Co-citation Proximity Analysis

Documents B and C are cited in closer proximity to each other in the full-text of the citing document, when compared to document A. Hence, according to co-citation proximity analysis, documents B and C are more strongly related than documents A and B or A and C.
Figure visualizing the Co-citation Proximity Analysis (CPA) approach to document similarity computation.
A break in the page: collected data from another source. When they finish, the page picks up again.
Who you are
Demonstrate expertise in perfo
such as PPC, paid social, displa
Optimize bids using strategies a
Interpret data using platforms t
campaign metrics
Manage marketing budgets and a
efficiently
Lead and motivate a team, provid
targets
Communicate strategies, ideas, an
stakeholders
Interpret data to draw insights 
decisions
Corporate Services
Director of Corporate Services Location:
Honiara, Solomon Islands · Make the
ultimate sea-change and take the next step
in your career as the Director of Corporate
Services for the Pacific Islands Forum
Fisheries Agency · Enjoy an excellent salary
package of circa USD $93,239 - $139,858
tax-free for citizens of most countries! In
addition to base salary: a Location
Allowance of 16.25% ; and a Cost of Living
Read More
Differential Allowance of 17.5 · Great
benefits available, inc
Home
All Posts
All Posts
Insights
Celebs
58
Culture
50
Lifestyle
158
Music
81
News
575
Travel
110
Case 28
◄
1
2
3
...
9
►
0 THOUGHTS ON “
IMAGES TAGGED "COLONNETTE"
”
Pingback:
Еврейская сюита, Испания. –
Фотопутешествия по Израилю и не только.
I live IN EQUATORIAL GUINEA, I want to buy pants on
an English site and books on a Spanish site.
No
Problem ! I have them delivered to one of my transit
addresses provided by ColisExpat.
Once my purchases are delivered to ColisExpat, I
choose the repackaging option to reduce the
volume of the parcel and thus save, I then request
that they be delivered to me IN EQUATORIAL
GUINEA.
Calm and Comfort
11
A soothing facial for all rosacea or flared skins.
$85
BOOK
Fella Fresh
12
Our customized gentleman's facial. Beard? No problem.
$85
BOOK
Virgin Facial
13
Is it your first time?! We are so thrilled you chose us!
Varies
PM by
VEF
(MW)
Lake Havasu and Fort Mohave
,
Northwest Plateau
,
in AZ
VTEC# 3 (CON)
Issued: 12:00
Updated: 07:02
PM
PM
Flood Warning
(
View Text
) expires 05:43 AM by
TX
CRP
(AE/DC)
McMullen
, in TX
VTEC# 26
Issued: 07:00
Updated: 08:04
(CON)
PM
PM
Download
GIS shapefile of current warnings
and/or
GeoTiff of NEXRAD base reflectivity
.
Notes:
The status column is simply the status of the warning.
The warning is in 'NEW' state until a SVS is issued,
Co-citation Proximity Analysis or CPA is a document similarity measure that uses citation analysis to assess semantic similarity between documents at both the global document level as well as at individual section-level.[1][2] The similarity measure builds on the co-citation analysis approach, but differs in that it exploits the information implied in the placement of citations within the full-texts of documents.

Co-citation Proximity Analysis was conceived by Gipp in 2006 [3] and the description of the document similarity measure was later published by Gipp and Beel in 2009.[1] The similarity measure rests on the assumption that within a document’s full-text, the documents cited in close proximity to each other tend to be more strongly related than those documents cited farther apart. The figure to the right illustrates the concept. The CPA approach to document similarity assumes the documents B and C to be more strongly related than the documents B and A, because the citations to B and C occur within the same sentence, whereas the citations to B and A are separated by several paragraphs.

The advantage of the CPA approach compared to other citation and co-citation analysis approaches is an improvement in precision. Other widely used citation analysis approaches, such as Bibliographic Coupling, Co-Citation or the Amsler measure, do not take into account the location or proximity of citations within documents. The CPA approach allows a more granular automatic classification of documents and can also be used to identify not only related documents, but the specific sections within texts that are most related.

Method of Calculation

The CPA similarity measure calculates a Citation Proximity Index (CPI) for each set of documents cited by an examined document.[1] Cited documents are assigned a weight of \frac{1}{2^n}, where n stands for the number of levels between citations. Beginning at the lowest level, levels may be defined as citation groups, sentences, paragraphs, chapters, and finally the entire document or even journal.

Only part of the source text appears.